It’s almost been 2 years since I spent a summer in Seattle interning with the Splunk Security Practice (SecPrax) Team. Damn, time flies! The Splunk Security community is growing everyday, due to the unbelievable amount of flexibility, visibility, insight Splunk Enterprise offers for all data and as I have learned all data is security relevant. Back at Splunk to work with the Security Research team, this is my first blog post and I would like to hear what you people have got to say about it, so please leave a feedback/comment.
What am I missing while doing threat intelligence?
While I am doing some research looking for threat intelligence data sets to ingest into Splunk, I realized there can be an operational gap between the attributes offered by threat feeds (which is a boring list of publicly known bad IPs, domains, etc) and how can I effectively leverage that list to improve my security.
The questions to answer are: Do we have any additional context regarding bad IP address? Do we care if the owner of a bad domain is sending us emails? Do you know if those malicious domains are registered with your company’s details? How relevant is the information from the threat feed while performing an incident investigation? The answer to these questions is something that is missing while doing threat intel. A good way to start efficient threat intelligence is to enrich the list of raw IP address with required external context such as…….
- Domain/IP to URL: to check what each of the bad IP would resolve into.
- Passive DNS and WHOIS information, the AS routes, and the score of its BGP routing
- Reputation score, IP Address resolution, website category on VirusTotal
- Bad IP associated to what malware campaign, other associated IOCs, etc
…….and to integrate them seamlessly into the detect process to not only make the Threat Intel more actionable, but also to assist in triaging and investigating incidents. So my aim is to generate and enrich threat intel data which essentially is of Splunk, by Splunk and for Splunk-ing – Did I just alter the quote by Mr. Lincoln?
I will walk through the process I learned to generate your own threat dataset with whois information and provide you with use cases on how do we best leverage this custom command for your Splunk instance.

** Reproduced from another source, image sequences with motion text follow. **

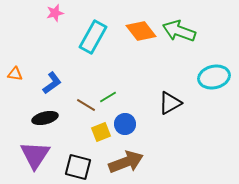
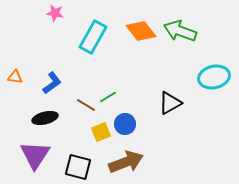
pink star: rotated 24 degrees clockwise
green arrow: moved 1 px right
orange triangle: moved 3 px down
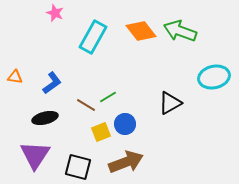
pink star: rotated 12 degrees clockwise
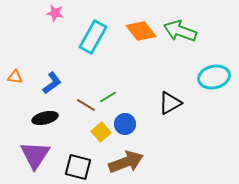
pink star: rotated 12 degrees counterclockwise
yellow square: rotated 18 degrees counterclockwise
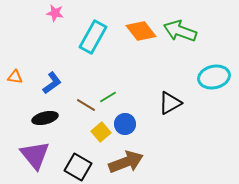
purple triangle: rotated 12 degrees counterclockwise
black square: rotated 16 degrees clockwise
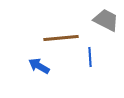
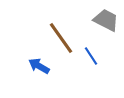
brown line: rotated 60 degrees clockwise
blue line: moved 1 px right, 1 px up; rotated 30 degrees counterclockwise
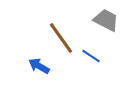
blue line: rotated 24 degrees counterclockwise
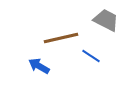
brown line: rotated 68 degrees counterclockwise
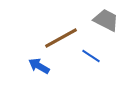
brown line: rotated 16 degrees counterclockwise
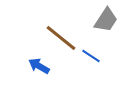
gray trapezoid: rotated 96 degrees clockwise
brown line: rotated 68 degrees clockwise
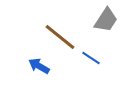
brown line: moved 1 px left, 1 px up
blue line: moved 2 px down
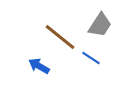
gray trapezoid: moved 6 px left, 5 px down
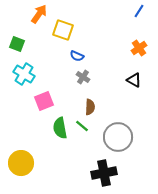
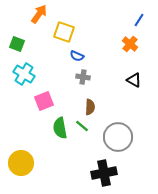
blue line: moved 9 px down
yellow square: moved 1 px right, 2 px down
orange cross: moved 9 px left, 4 px up; rotated 14 degrees counterclockwise
gray cross: rotated 24 degrees counterclockwise
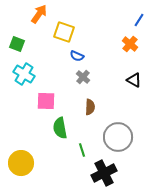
gray cross: rotated 32 degrees clockwise
pink square: moved 2 px right; rotated 24 degrees clockwise
green line: moved 24 px down; rotated 32 degrees clockwise
black cross: rotated 15 degrees counterclockwise
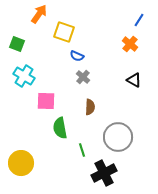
cyan cross: moved 2 px down
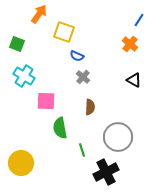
black cross: moved 2 px right, 1 px up
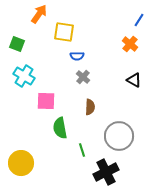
yellow square: rotated 10 degrees counterclockwise
blue semicircle: rotated 24 degrees counterclockwise
gray circle: moved 1 px right, 1 px up
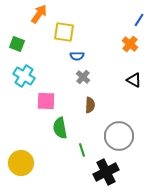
brown semicircle: moved 2 px up
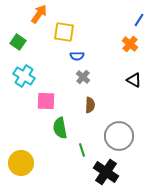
green square: moved 1 px right, 2 px up; rotated 14 degrees clockwise
black cross: rotated 30 degrees counterclockwise
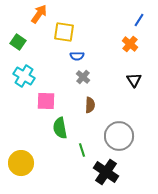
black triangle: rotated 28 degrees clockwise
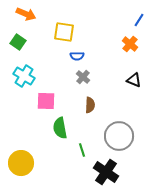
orange arrow: moved 13 px left; rotated 78 degrees clockwise
black triangle: rotated 35 degrees counterclockwise
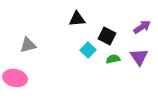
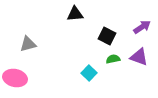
black triangle: moved 2 px left, 5 px up
gray triangle: moved 1 px up
cyan square: moved 1 px right, 23 px down
purple triangle: rotated 36 degrees counterclockwise
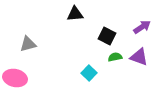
green semicircle: moved 2 px right, 2 px up
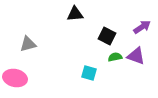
purple triangle: moved 3 px left, 1 px up
cyan square: rotated 28 degrees counterclockwise
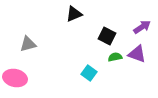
black triangle: moved 1 px left; rotated 18 degrees counterclockwise
purple triangle: moved 1 px right, 2 px up
cyan square: rotated 21 degrees clockwise
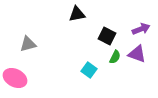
black triangle: moved 3 px right; rotated 12 degrees clockwise
purple arrow: moved 1 px left, 2 px down; rotated 12 degrees clockwise
green semicircle: rotated 128 degrees clockwise
cyan square: moved 3 px up
pink ellipse: rotated 15 degrees clockwise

So, how do I generate context around an IP address in Splunk?
- Enrich the IP address with WHOIS information
- In Splunk, you are only limited by your creativity. Use other sources like VirusTotal, Passive DNS, IOC Bucket, etc to gather context and enrich your threat data.
Step 1: Create an app skeleton for custom search commands
(download the code from the git repository :mysplunk_csc)
Refer to the blog, if you are new to custom search commands. Alternatively, you can copy paste the generateblocklist_app in $SPLUNK_HOME/etc/apps directory. As with any Splunk app there is a specific file layout and some configuration files that are required. Use the searchcommands_template in the Splunk SDK for Python which can be found at :
/splunk-sdk-python-1.5.0/examples/searchcommands_template
- Create a folder generateblocklist_app in $SPLUNK_HOME/etc/apps/ and copy the contents of searchcommands_template to the new folder.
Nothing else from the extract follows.